1. ## Ring isomorphism maps a Jacobson radical into a Jacobson radical?

Hi:
I have the Jacobson radical of a ring R defined as J(R) = {a $\in$R: aR is r.q.r}, where r.q.r stands for right quasi-regular. If S is another ring and f:R-->S is an isomorphism of R onto S, I want to prove (I know, there's no need) that J(R)f = J(S).

Could somebody give me a hint? Thanks in advance.

2. Can you prove that if f is a surjective ring homomorphism, $J(R)f \subseteq J(S)$?

3. Originally Posted by maddas
Can you prove that if f is a surjective ring homomorphism, $J(R)f \subseteq J(S)$?
Thanks for your reply.

Let $p\in J(R)f$. Then $p=af$ where $a\in J(R)$. But $a\in J(R) \Rightarrow aR$ is r.q.r $\Rightarrow (\forall r\in R)(\exists r'\in R) ar\circ r'=0\Rightarrow (\forall r\in R)(\exists r'\in R)ar+r'-arr'=0 \Rightarrow (\forall r\in R)(\exists r'\in R)p(rf)+r'f-p(rf)(r'f) =0$. Therefore
$(\forall r\in R)(\exists r'\in R)p(rf)+r'f-p(rf)(r'f) =0$ ************* (1)

Let now $s\in S$. Hence $(\exists u\in R) uf=s$ because f is surjective. Then by (1), $(\exists r'\in R) p(uf)+r'f-p(uf)(r'f)=0$. Hence $(\exists v\in S) p(uf)\circ v=0$. But $uf=s$. Hence $(\exists v\in S) ps\circ v=0$. But $s$ was an arbitrary element of S. Therefor, $pS$ is r.q.r. But then $p\in J(S)$ and $J(R)f\subseteq J(S)$, q.e.d.

4. Er, I'll take your word for it. Anyway, if f is a ring isomorphism, it has an inverse g. Then both f and g are surjective ring homomorphisms, so $J(R)f\subseteq J(S)$, $J(S)g \subseteq J(R)$, and $J(S)gf \subseteq J(R)f$. But $gf=1$, so $J(S)\subseteq J(R)f \subseteq J(S)$. (I'm not sure why I typed this, I guess just confirming you got your answer?)

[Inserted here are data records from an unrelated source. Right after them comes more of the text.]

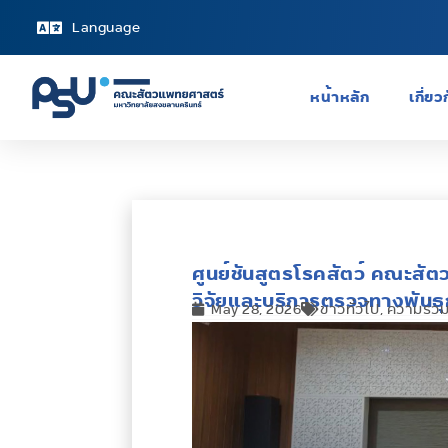
Language
หน้าหลัก
เกี่ย
ศูนย์ชันสูตรโรคสัตว์ คณะสัต
วิจัยและบริการตรวจทางพันธ
May 28, 2026
ข่าวทั่วไป
,
ความร่วม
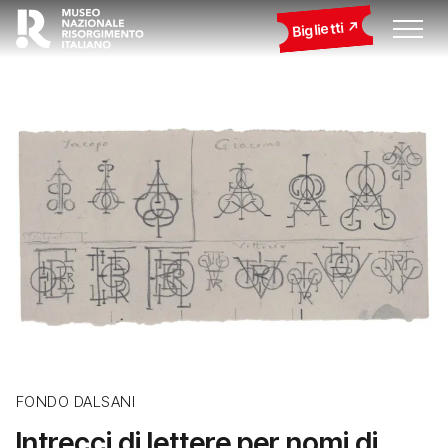
Biglietti
FONDO DALSANI
Intrecci di lettere per nomi di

5. Originally Posted by maddas
Er, I'll take your word for it. Anyway, if f is a ring isomorphism, it has an inverse g. Then both f and g are surjective ring homomorphisms, so $J(R)f\subseteq J(S)$, $J(S)g \subseteq J(R)$, and $J(S)gf \subseteq J(R)f$. But $gf=1$, so $J(S)\subseteq J(R)f \subseteq J(S)$. (I'm not sure why I typed this, I guess just confirming you got your answer?)
How simple! Well, thanks a lot.

P.S.: I was reading a proof the author begins with "We may as well assume that R is itsef an irreducible ring of endomorphisms of an abelian group V (not just isomorphic to such a ring)". That is why I issued the first post. I want to prove the theorem without making that assumption. I don't get used to the idea that isomorphic structures can be treated as if they were exactly the same structure. Forgive my lengthyness.